C’étaient et ce sont sur ces tableaux rapides, sur ces continuels déplacements de gens éclaboussés de gaz, ce sont en ce royaume du clinquant, de l’oripeau, de la peinturlure des visages, de charmants et de bizarres jeux de lumière. Il court, par instants, sur la chemise ruchée d’un équilibriste, un ruissellement de paillettes qui en fait un linge d’artifice. Une jambe, dans certains maillots de soie, vous apparaît en ses saillies et ses rentrants avec les blancheurs et les violacements du rose d’une rose frappée de soleil d’un seul côté. Dans le visage d’un clown entouré de clarté, l’enfarinement met la netteté, la régularité et le découpage presque cassant d’un visage de pierre.

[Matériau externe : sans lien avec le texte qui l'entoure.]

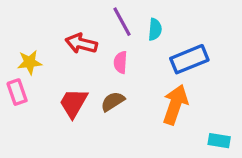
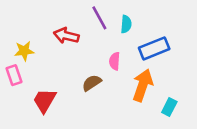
pink semicircle: (120, 62) -> (115, 61), moved
red trapezoid: (73, 103) -> (45, 101), moved
cyan rectangle: (219, 141) -> (169, 107), moved, turned -72

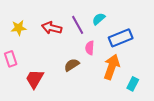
purple line: (99, 18) -> (78, 25), moved
cyan semicircle: (126, 24) -> (99, 19), turned -136
yellow star: (24, 51) -> (19, 28), moved

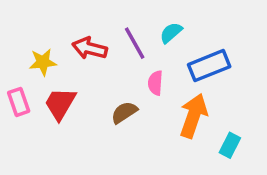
yellow star: (19, 28) -> (43, 62), moved
red trapezoid: (35, 79) -> (60, 104), moved

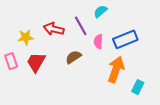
cyan semicircle: (171, 33) -> (100, 11), moved
pink semicircle: (155, 83) -> (98, 41), moved
brown semicircle: (124, 112) -> (73, 57), moved

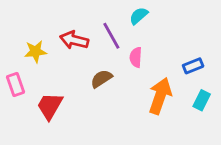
blue rectangle: (125, 39) -> (193, 66), moved, size x0.6
red trapezoid: (36, 62) -> (50, 106), moved
cyan rectangle: (138, 87) -> (202, 100), moved

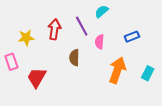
red arrow: (74, 40) -> (54, 29), turned 84
blue rectangle: (193, 66) -> (132, 37), moved
brown semicircle: (101, 79) -> (74, 58), turned -56

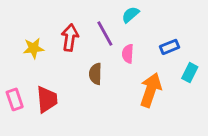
pink rectangle: (11, 62) -> (15, 99), moved
cyan rectangle: (148, 73) -> (190, 73), moved
red trapezoid: (37, 77) -> (47, 99), turned 145

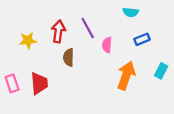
cyan semicircle: (130, 15) -> (131, 12), moved, turned -133
cyan rectangle: (190, 73) -> (161, 71), moved
brown semicircle: (95, 74) -> (69, 57), moved

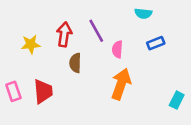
cyan rectangle: (161, 71) -> (177, 100), moved
orange arrow: (126, 75) -> (121, 84), moved

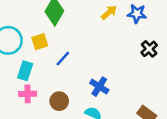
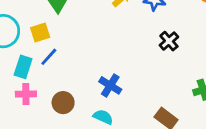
blue line: (63, 59) -> (49, 57), moved

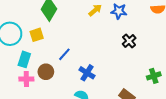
blue line: (49, 57) -> (64, 54), moved
brown circle: (63, 103) -> (46, 72), moved

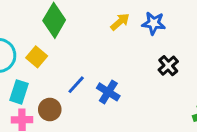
yellow square: (37, 35) -> (37, 57), turned -32
blue cross: (87, 73) -> (108, 92), moved

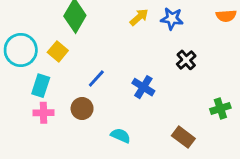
blue cross: (108, 92) -> (143, 87), moved
brown circle: (50, 110) -> (82, 108), moved

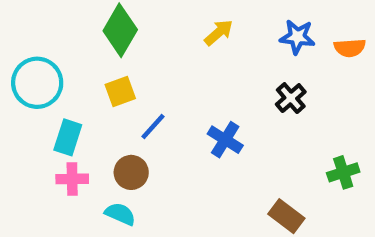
orange semicircle: (226, 16) -> (350, 48), moved
blue star: (172, 19) -> (297, 37), moved
yellow square: (58, 51) -> (120, 92), moved, turned 30
cyan semicircle: (121, 136) -> (120, 214), moved

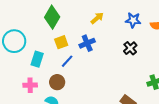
yellow square: (120, 92) -> (61, 42), moved
cyan rectangle: (68, 137) -> (37, 59), moved
blue cross: (225, 140) -> (87, 43), moved, turned 35

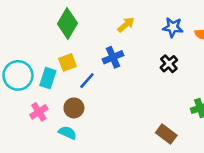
cyan circle: (14, 41) -> (18, 75), moved
yellow square: (61, 42) -> (67, 62), moved
pink cross: (30, 85) -> (39, 112), turned -32

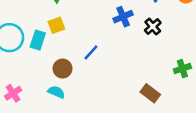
blue cross: (113, 57) -> (123, 17), moved
blue line: (87, 81) -> (91, 52), moved
pink cross: (39, 112) -> (13, 93), moved

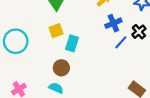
cyan rectangle: (38, 40) -> (72, 43), moved
blue line: (91, 52) -> (121, 42), moved

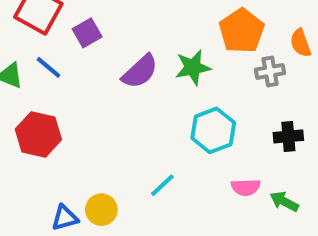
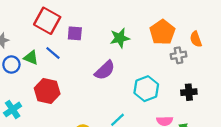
purple square: (87, 33) -> (75, 33), turned 35
green star: (193, 67) -> (120, 38), moved
purple semicircle: (140, 71) -> (105, 70), moved

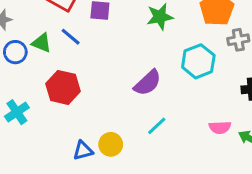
purple semicircle: (105, 70) -> (148, 83), moved
cyan hexagon: (146, 89) -> (198, 61), moved

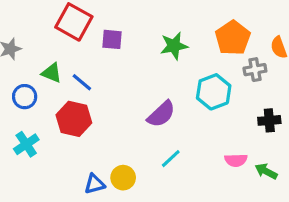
blue line: (71, 37) -> (82, 82), moved
blue circle: (15, 52) -> (25, 97), moved

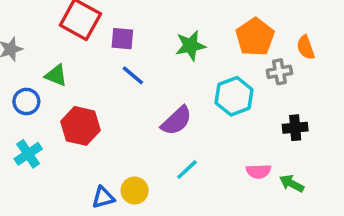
blue line: (82, 82) -> (133, 75), moved

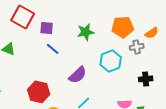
orange pentagon: (255, 37) -> (123, 27), turned 30
orange semicircle: (306, 47) -> (152, 33), turned -104
red hexagon: (80, 126) -> (39, 92), moved

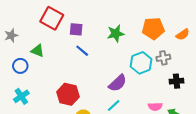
gray cross: (137, 47) -> (163, 58), moved
purple semicircle: (78, 75) -> (118, 83), moved

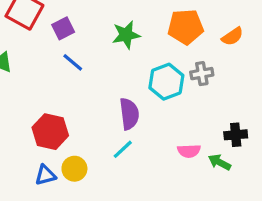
purple square: (76, 29) -> (63, 28), turned -32
black cross: (177, 81) -> (236, 135), moved
purple semicircle: (118, 83) -> (129, 114), turned -54

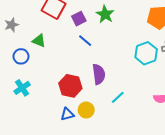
green star: (126, 35) -> (105, 14), moved, turned -30
purple semicircle: (129, 114) -> (99, 74), moved

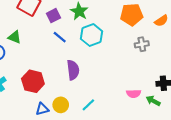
cyan hexagon: (146, 53) -> (91, 35), moved
red hexagon: (70, 86) -> (33, 81), moved
cyan line: (118, 97) -> (88, 105), moved

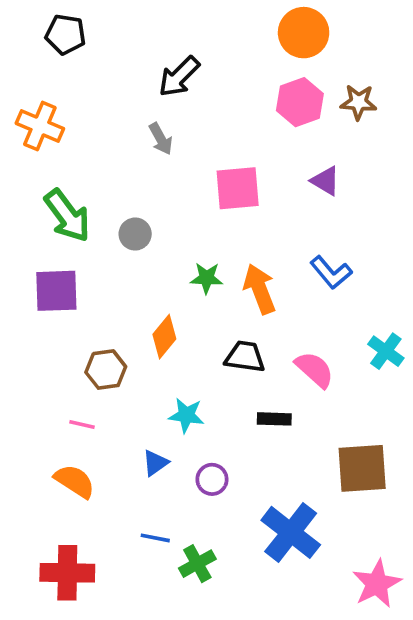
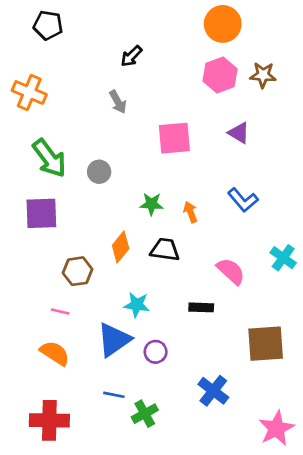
black arrow: (179, 77) -> (131, 56), size x0.7
orange arrow: (260, 289) -> (190, 212), size x0.6
black trapezoid: (245, 357) -> (165, 250), moved
blue triangle: (155, 463) -> (114, 340), size x1.8
blue cross: (291, 532) -> (213, 391), size x0.7

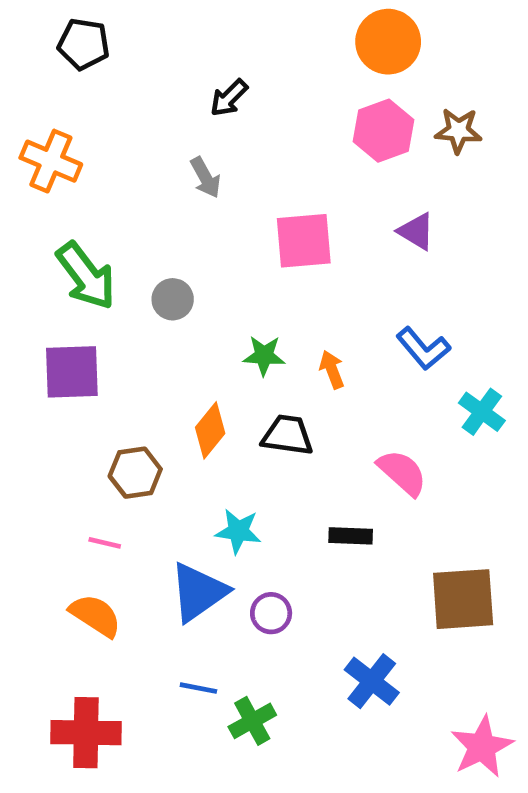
cyan cross: (283, 258) -> (482, 412), moved

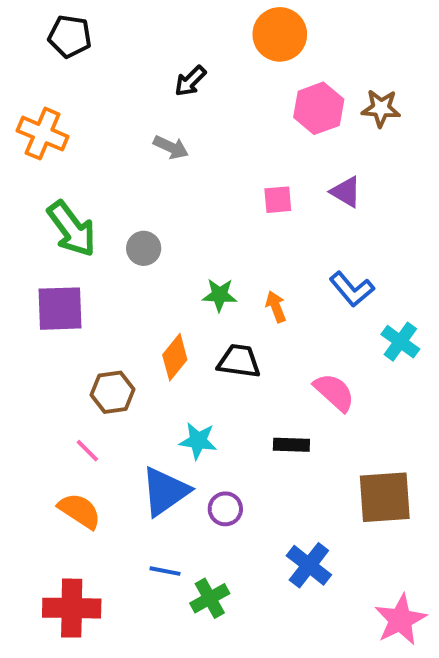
orange circle: (388, 42) -> (280, 34), moved
gray arrow: (205, 177) -> (171, 147), turned -36
pink square: (304, 241) -> (278, 200), moved, size x0.6
pink line: (105, 543) -> (87, 451), turned 32

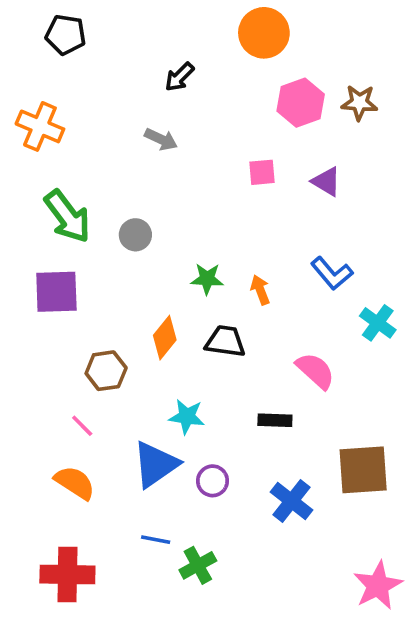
pink square: (278, 200) -> (262, 172), moved
blue cross: (309, 565) -> (291, 501), moved

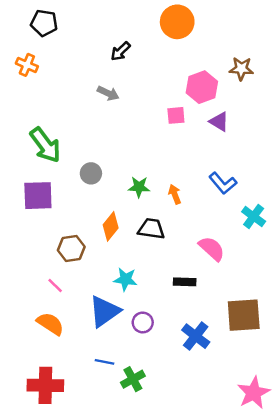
pink hexagon: (301, 103) -> (202, 87), moved
orange cross: (40, 126) -> (27, 65), moved, size x0.7
gray circle: (135, 235) -> (91, 173), moved

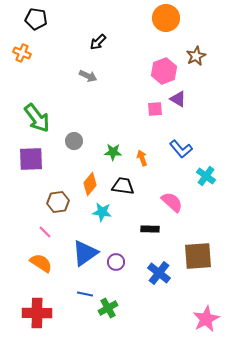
orange circle: (177, 22) -> (166, 18), moved
brown star: (241, 69) -> (196, 56), turned -30
pink square: (176, 115) -> (155, 109), moved
cyan star: (125, 279) -> (102, 212), moved

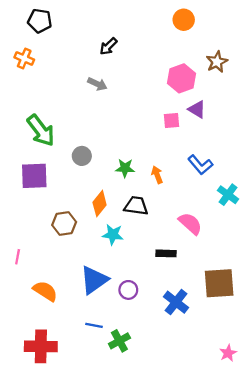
orange circle: (166, 18) -> (184, 20), size x0.7
pink line: (45, 232) -> (18, 257), moved, turned 56
pink star: (206, 319) -> (228, 353), size x0.6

Et à tout moment, coupant les groupes, les dialogues, les préparations de tours, les conversations amoureuses et hippiques, la sortie ou la rentrée impétueuse d’un cheval, la crinière au vent. Et toujours, et sans que cela s’arrête une minute, dans ce couloir où se tient le personnel du Cirque, dans ce vomitoire par lequel s’écoule et se répand dans l’arène, tout ce que le théâtre équestre et clownesque contient dans ses magasins et ses resserres, le passage et le repassage des praticables et des immenses parquets jouant la surface glacée d’un lac, des chars, des voitures, des mobiliers de pantomimes, des cages d’animaux féroces, des envolées de clowns, des cabrioles d’écuyères applaudies, des ours balourds à la marche pleine de roulis, des cerfs effarés, des ânes terribles, des troupeaux de caniches frétillants de la queue, des kanguroos sautillants, des bandes de quadrumanes grimaçants, des duos de jeunes éléphants joueurs : de toute l’animalité associée aux exercices de l’adresse humaine.